▶ Exercise brief
Only lines containing "votre" are wanted from the data below. Copy those lines.

▶ Records to process
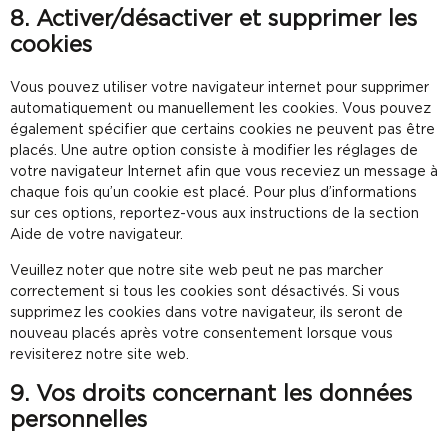
8. Activer/désactiver et supprimer les
cookies
Vous pouvez utiliser votre navigateur internet pour supprimer
automatiquement ou manuellement les cookies. Vous pouvez
également spécifier que certains cookies ne peuvent pas être
placés. Une autre option consiste à modifier les réglages de
votre navigateur Internet afin que vous receviez un message à
chaque fois qu’un cookie est placé. Pour plus d’informations
sur ces options, reportez-vous aux instructions de la section
Aide de votre navigateur.
Veuillez noter que notre site web peut ne pas marcher
correctement si tous les cookies sont désactivés. Si vous
supprimez les cookies dans votre navigateur, ils seront de
nouveau placés après votre consentement lorsque vous
revisiterez notre site web.
9. Vos droits concernant les données
personnelles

▶ Response to this task
Vous pouvez utiliser votre navigateur internet pour supprimer
votre navigateur Internet afin que vous receviez un message à
Aide de votre navigateur.
supprimez les cookies dans votre navigateur, ils seront de
nouveau placés après votre consentement lorsque vous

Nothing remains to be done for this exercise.